|Nutrition Facts (per serving)|
|Amount per serving|
|% Daily Value*|
|Total Fat 7g||9%|
|Saturated Fat 3g||15%|
|Total Carbohydrate 286g||104%|
|Dietary Fiber 30g||109%|
|Total Sugars 173g|
|Vitamin C 87mg||437%|
|*The % Daily Value (DV) tells you how much a nutrient in a food serving contributes to a daily diet. 2,000 calories a day is used for general nutrition advice.|
At a cocktail party recently, the buffet included a big cheese board with fruit and crackers, jams, honey, sliced meats, etc. And it included dried figs, which brought back memories since dried figs were always a pantry staple for snacking. Most American kids probably associate the flavor with a certain figgy cookie we all grew up with. But seeing them also reminded me that the short but lovely fresh fig season is starting. We have them for only such a limited time that we need to make sure to enjoy every bit of them.
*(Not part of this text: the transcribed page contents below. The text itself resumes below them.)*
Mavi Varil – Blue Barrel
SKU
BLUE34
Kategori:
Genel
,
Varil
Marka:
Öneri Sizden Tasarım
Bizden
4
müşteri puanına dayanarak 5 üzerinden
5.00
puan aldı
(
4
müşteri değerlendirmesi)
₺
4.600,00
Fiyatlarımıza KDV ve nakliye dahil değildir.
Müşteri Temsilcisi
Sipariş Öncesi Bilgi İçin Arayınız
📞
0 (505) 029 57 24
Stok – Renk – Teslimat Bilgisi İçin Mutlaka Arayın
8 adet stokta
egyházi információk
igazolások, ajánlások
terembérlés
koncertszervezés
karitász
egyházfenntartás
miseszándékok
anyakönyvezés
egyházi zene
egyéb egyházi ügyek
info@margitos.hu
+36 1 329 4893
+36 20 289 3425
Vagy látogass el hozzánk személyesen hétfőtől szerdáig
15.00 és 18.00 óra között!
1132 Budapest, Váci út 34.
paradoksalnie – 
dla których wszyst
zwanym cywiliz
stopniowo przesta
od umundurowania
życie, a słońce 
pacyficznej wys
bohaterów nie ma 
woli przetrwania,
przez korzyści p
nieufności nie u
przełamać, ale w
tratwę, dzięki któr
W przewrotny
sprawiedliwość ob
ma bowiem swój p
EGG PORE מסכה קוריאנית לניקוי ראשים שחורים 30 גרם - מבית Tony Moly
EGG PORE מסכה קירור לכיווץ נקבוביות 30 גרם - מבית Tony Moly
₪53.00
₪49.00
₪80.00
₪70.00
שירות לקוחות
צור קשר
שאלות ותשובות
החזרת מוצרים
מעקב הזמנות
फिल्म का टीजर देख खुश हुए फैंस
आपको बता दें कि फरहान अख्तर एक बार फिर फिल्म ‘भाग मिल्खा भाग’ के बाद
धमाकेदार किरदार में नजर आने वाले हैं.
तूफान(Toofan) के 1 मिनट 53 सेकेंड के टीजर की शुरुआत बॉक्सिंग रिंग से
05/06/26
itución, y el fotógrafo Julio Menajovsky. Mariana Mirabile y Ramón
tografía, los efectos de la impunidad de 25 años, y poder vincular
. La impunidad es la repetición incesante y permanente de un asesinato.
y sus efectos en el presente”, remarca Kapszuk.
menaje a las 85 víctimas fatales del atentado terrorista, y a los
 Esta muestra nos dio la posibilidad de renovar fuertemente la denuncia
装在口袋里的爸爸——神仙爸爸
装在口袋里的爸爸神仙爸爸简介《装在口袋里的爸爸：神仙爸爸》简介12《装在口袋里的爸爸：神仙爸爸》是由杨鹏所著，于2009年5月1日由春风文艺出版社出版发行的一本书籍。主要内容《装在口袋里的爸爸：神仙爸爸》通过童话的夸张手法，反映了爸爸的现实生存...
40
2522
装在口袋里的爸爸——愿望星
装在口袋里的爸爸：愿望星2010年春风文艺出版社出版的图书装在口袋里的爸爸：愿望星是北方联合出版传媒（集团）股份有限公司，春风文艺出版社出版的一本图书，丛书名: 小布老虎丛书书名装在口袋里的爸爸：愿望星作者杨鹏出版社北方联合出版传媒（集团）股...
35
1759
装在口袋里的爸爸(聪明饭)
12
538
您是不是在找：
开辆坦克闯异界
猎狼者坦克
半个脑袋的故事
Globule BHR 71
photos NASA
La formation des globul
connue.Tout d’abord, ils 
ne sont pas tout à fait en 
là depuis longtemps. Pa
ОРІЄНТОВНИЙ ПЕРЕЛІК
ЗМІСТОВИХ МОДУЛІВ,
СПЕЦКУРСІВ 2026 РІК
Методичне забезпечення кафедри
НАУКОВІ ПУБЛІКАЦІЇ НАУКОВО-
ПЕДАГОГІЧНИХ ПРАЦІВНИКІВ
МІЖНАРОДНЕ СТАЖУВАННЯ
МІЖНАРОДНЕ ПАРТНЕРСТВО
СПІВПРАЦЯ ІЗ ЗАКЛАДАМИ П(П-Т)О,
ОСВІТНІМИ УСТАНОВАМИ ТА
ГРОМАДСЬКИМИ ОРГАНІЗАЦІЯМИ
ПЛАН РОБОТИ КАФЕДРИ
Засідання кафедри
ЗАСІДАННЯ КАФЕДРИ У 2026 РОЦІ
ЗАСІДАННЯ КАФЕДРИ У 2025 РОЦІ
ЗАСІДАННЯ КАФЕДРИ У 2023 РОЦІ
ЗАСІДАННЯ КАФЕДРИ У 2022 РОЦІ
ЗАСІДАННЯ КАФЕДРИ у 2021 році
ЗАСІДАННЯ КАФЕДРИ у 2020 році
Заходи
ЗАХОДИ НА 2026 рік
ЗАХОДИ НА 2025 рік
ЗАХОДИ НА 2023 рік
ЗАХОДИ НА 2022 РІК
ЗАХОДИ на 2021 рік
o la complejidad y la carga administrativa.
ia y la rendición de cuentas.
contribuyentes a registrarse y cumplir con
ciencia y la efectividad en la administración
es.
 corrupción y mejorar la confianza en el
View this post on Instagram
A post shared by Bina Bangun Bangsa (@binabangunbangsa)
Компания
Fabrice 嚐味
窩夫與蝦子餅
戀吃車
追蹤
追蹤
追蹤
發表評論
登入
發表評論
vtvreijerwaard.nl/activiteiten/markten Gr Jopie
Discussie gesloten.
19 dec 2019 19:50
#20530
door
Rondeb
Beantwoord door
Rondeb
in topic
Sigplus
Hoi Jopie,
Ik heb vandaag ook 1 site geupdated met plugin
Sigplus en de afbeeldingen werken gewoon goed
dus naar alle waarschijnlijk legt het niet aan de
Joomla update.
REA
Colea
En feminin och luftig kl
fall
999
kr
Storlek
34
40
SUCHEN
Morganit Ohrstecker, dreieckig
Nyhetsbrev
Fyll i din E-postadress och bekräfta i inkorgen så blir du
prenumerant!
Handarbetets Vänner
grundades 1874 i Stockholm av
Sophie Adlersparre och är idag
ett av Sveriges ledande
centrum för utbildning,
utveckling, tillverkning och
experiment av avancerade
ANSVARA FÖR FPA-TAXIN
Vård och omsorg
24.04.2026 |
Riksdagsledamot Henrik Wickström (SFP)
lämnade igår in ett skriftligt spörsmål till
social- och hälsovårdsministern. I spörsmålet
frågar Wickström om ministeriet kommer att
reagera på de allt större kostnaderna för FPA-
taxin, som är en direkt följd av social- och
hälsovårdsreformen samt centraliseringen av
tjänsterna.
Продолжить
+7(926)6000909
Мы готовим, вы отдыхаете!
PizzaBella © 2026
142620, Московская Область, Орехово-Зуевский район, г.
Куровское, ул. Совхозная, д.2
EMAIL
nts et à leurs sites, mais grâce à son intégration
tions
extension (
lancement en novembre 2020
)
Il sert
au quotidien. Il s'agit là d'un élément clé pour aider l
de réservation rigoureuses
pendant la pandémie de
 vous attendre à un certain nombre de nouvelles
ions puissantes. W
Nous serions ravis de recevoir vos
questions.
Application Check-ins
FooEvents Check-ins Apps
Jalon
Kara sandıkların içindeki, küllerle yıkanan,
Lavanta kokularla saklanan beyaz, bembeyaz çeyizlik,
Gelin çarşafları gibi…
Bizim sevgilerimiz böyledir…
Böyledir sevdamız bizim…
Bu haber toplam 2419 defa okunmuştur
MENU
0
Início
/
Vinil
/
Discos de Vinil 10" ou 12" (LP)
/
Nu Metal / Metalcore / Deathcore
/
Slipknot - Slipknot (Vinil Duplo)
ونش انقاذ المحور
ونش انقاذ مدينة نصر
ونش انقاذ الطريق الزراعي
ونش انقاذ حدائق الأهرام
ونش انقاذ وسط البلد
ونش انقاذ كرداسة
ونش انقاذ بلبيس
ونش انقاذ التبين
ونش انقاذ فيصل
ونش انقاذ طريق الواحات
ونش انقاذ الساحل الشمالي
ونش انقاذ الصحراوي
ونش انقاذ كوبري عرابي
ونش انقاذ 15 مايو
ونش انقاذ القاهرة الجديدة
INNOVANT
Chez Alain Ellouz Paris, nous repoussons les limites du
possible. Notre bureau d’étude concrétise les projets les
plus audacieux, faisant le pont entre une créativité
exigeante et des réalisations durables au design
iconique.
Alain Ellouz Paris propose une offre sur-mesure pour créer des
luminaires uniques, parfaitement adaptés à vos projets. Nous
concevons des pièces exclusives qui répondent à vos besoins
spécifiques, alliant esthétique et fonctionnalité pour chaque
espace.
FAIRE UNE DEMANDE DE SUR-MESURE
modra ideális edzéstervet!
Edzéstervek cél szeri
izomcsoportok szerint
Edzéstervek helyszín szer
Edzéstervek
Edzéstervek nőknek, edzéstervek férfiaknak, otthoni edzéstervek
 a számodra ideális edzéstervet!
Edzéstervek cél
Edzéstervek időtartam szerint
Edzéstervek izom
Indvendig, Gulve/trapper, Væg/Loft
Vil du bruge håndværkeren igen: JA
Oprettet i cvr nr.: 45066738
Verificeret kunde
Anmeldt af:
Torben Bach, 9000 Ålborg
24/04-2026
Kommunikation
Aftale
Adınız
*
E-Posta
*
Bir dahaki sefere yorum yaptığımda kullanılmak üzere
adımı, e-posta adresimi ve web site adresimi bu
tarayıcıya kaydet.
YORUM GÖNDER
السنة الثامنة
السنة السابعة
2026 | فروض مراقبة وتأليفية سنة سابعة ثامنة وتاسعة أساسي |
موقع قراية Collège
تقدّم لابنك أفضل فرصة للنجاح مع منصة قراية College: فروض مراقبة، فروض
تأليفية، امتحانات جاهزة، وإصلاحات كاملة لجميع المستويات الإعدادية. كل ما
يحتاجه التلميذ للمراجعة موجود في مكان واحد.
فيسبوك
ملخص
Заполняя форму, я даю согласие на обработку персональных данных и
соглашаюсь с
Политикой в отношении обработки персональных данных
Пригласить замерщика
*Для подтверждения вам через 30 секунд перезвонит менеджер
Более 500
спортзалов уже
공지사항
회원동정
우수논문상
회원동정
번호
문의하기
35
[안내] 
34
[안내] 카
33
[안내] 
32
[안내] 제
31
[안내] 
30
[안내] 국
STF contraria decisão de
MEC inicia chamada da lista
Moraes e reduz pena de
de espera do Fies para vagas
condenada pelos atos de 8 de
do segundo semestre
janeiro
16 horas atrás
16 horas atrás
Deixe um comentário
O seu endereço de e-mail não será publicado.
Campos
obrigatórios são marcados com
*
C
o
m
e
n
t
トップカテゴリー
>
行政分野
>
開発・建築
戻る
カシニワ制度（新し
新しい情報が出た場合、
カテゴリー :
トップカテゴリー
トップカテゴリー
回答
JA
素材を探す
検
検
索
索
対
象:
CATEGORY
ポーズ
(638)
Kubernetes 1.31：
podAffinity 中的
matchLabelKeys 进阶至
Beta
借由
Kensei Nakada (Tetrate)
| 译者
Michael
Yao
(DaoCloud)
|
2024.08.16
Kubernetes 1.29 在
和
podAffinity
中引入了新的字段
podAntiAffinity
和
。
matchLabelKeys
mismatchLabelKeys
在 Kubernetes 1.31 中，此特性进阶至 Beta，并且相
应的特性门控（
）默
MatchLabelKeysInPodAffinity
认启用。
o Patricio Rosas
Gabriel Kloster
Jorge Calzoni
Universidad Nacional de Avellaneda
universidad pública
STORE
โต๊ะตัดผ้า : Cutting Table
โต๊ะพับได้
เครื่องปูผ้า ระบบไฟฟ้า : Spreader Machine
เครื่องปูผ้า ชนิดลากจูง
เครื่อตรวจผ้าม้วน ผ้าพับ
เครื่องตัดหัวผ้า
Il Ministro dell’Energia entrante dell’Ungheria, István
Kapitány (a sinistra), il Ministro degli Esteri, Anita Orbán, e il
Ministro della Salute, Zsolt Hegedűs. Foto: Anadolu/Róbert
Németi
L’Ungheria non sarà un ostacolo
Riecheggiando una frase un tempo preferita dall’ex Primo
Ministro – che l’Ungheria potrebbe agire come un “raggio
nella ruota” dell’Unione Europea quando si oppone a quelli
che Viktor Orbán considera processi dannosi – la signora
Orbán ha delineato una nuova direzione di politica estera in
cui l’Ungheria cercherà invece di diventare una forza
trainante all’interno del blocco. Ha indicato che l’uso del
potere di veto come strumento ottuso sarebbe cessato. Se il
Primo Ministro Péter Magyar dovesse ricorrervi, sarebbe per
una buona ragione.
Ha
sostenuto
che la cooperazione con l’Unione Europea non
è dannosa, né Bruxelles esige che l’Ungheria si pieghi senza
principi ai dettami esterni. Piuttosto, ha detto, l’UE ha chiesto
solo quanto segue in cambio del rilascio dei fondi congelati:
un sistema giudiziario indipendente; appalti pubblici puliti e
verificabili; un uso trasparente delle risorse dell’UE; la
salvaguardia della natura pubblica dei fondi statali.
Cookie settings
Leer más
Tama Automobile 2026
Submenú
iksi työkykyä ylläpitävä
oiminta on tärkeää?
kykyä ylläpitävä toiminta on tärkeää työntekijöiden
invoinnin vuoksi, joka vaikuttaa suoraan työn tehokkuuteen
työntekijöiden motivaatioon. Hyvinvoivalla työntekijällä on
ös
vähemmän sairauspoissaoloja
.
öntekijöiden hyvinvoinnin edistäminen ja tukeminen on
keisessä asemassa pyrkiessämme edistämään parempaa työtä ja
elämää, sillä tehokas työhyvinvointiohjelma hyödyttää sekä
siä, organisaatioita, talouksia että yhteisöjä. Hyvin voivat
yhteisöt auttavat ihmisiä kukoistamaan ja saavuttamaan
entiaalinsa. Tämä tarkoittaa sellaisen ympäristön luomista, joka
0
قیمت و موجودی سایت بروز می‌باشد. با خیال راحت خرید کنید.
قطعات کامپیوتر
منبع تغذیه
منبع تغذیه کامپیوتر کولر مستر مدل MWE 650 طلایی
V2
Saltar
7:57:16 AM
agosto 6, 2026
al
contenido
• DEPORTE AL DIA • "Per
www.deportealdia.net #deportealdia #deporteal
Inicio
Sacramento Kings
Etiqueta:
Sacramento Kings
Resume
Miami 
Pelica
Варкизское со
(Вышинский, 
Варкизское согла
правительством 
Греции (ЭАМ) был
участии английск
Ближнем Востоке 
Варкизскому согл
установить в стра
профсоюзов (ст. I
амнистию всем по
As tasty as the dried figs are, sadly they are not much to look at. Fresh figs, on the other hand, are arguably one of the most beautiful of fruits. They are native to the Middle East and, therefore, they figure heavily in the cuisine. Most of the figs you'll find in supermarkets and traditional grocery stores in the United States are probably grown in California although they are now cultivated in many parts of the world. Peak season for fresh figs is late summer to early fall, but there is usually a small early crop at the start of the summer.
Because the early crop is so limited, you might only be able to find it at a well-stocked gourmet store or a supermarket with a large produce section. If you find these purple-skinned beauties, be sure to select ones that are soft and ripe but not too mushy. If the weather is especially hot, it will not do this delicate fruit any good. But when figs are exactly right, they are nature's gift. Whether you are snacking on them as is or filling the fresh figs with labneh cheese and honey, you might think it seems a bit of a crime to throw them into a blender for a smoothie. But their peak season flavor makes it worth it. Save a few of the fresh ones to make a yogurt panna cotta as well for breakfast or dessert.
4 medium fresh figs
1/2 medium ripe banana
7 to 8 ounces plain Greek yogurt
1 tablespoon honey
1 pinch salt
1/4 to 1/2 cup milk, or to taste
Gather the ingredients.
Cut the tips of the fig stems off, slice in half and add to a blender or small food processor.
Add the banana half, Greek-style yogurt, honey, salt, and 1/4 cup of the milk to the blender.
Puree until smooth and continue adding milk if you'd like a thinner consistency.
- If you would like a colder smoothie, peel the banana, cut in half, place in a plastic freezer bag and freeze before adding to the blender.